Should your money, for example, be spent on a media campaign promoting Better Care Sooner (but not now) or on house calls for those who need them? Today, the amount your insurer (the provincial government) pays for a house call is insufficient to induce most family doctors to provide house calls. A doctor who took a taxi to a neighbouring long-term care facility would usually earn less for the trip than would the driver of the taxi.
Should government spend about $60 per telephone call so that you can call a strange nurse for advice? Or should the Health Department compensate your own family doctor to be able to speak with you over the telephone, or communicate electronically?
Should your money be spent on beds in hospital so that sick patients requiring hospital care don’t have to wait in the Capital Health emergency department for hours or days for admission, or should government pay for new clinics in rural areas?
Should Nova Scotians tolerate the two-tier system, generated by government, where some patients have doctors who are paid salary by government, and whose practices also have information systems and nursing support paid for by government; while other patients must see a doctor who receives about $30 per visit and uses some of the $30 to pay for the overhead of an office? According to Capital Health, a mere 20 per cent of patients have access to multidisciplinary primary health care teams; 80 per cent of you do not. So much for single-tier health care.
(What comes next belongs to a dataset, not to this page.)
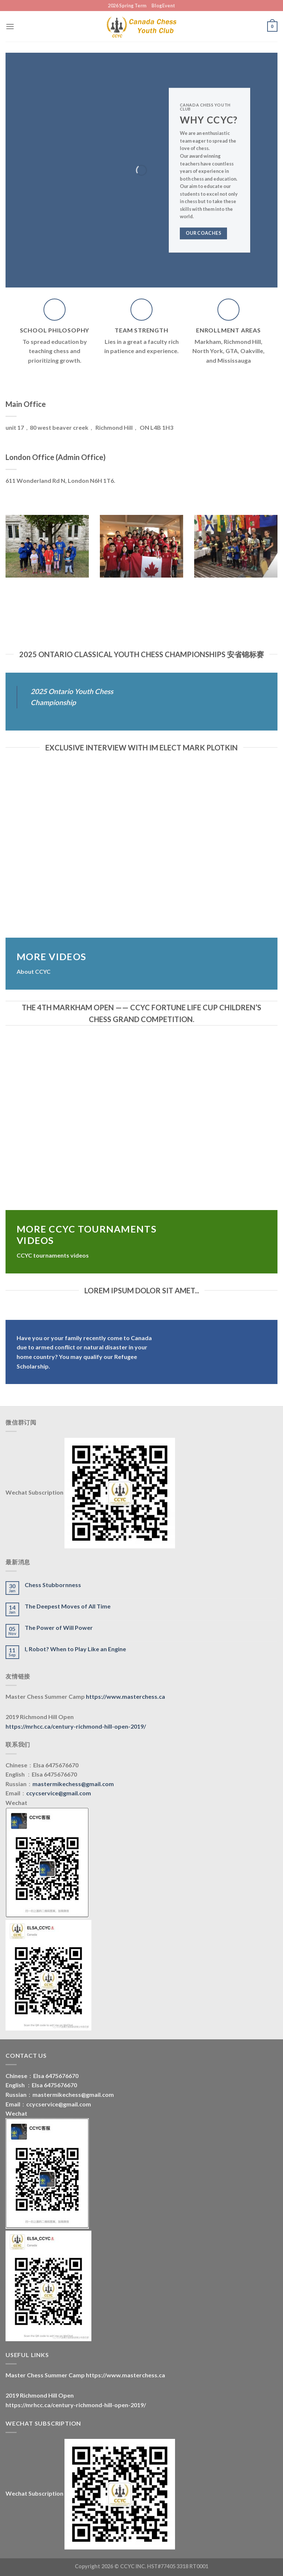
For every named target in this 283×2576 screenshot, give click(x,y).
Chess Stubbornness (53, 1584)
Should Nova Scotians be permitted or encouraged to pay for nursing and other services so they may receive the same comprehensive high-quality services as their neighbours who attend alternately funded, multidisciplinary clinics?
Should your money be spent on advertising and delivery of flu vaccine, when no one in Nova Scotia bothers to follow patients to learn whether those who received flu shots are overall healthier or sicker compared with their neighbours who don’t get flu vaccines? We estimate that about half of Nova Scotia health workers won’t get a flu shot this year. In the long run, are the accepters or rejecters better off?
Is the money now being spent on consultants and nursing workload systems better spent on supporting nursing care and improving the morale of nurses? Do the nurses who are participating in the current version of nursing workload measurement believe that capturing the recommended information is a good use of their time or are other methods to better understand work and results preferable?
The province recently asked Capital Health to take $30 million from its budget — a loss of 600 or more skilled jobs, while Nova Scotia suffers from serious unemployment and in the face of unprecedented demand for health care.
Which jobs should be cut? How is it possible to know whom to fire, without information about the cost of health services and which services benefit patients, which harm patients and which are merely wasteful?
A loss of 600 government jobs would not be so serious if Nova Scotians were allowed to pay for the vital health services that government rations. According to Capital Health, regardless of your ability or willingness to pay, you might be harmed by unacceptable wait times for a variety of important diagnostic tests and treatments, even while government slashes spending willy-nilly and health workers lose their jobs.
Without information to manage, does it matter whether Nova Scotia has one, five or 10 health districts?
Are we paying the CEO of Capital Health about $400,000 per year to decide that Carpedia is the best of the bunch of expensive management consultants, or do we expect the management team to develop operational efficiencies because they were hired for their knowledge, skills and experience? Without worthwhile information about access and results, how will the business consultants hired by districts do a better job than the people we are already paying to administer health care in Nova Scotia?

David Zitner, a family physician, is Health Policy Fellow with the Atlantic Institute for Market Studies and a professor in the Dalhousie Faculty of Medicine.